Data for review →
▬▬▬▬▬▬▬▬▬▬

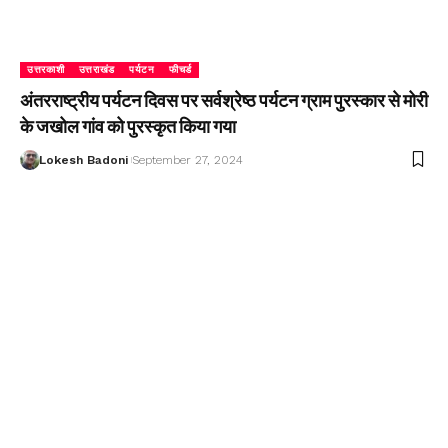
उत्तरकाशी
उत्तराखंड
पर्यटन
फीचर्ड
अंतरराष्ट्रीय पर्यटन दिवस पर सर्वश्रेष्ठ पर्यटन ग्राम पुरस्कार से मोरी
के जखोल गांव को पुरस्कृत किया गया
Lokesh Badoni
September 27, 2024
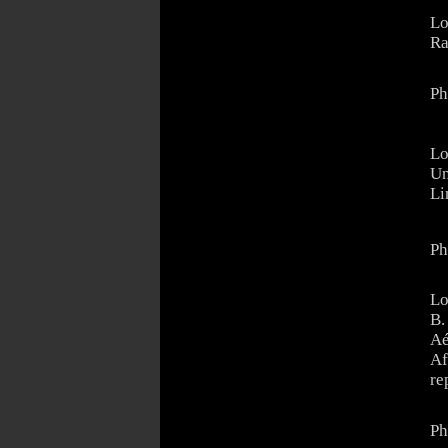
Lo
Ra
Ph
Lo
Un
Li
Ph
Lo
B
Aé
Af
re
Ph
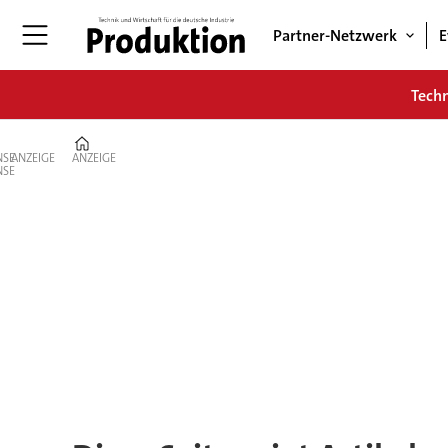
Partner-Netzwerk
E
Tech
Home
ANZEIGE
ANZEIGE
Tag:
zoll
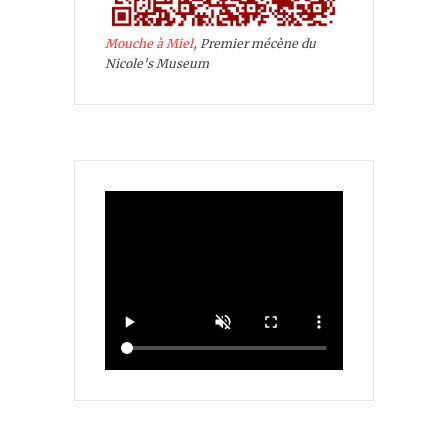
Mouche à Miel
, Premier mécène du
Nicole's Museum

▬▬▬▬▬▬▬▬▬▬

Directions →
The answer must be an exact reproduction of the records, with every picture left out.

Solution →
उत्तरकाशी
उत्तराखंड
पर्यटन
फीचर्ड
अंतरराष्ट्रीय पर्यटन दिवस पर सर्वश्रेष्ठ पर्यटन ग्राम पुरस्कार से मोरी
के जखोल गांव को पुरस्कृत किया गया
Lokesh Badoni
September 27, 2024
Lo
Ra
Ph
Lo
Un
Li
Ph
Lo
B
Aé
Af
re
Ph
Partner-Netzwerk
E
Tech
Home
ANZEIGE
ANZEIGE
Tag:
zoll
Mouche à Miel
, Premier mécène du
Nicole's Museum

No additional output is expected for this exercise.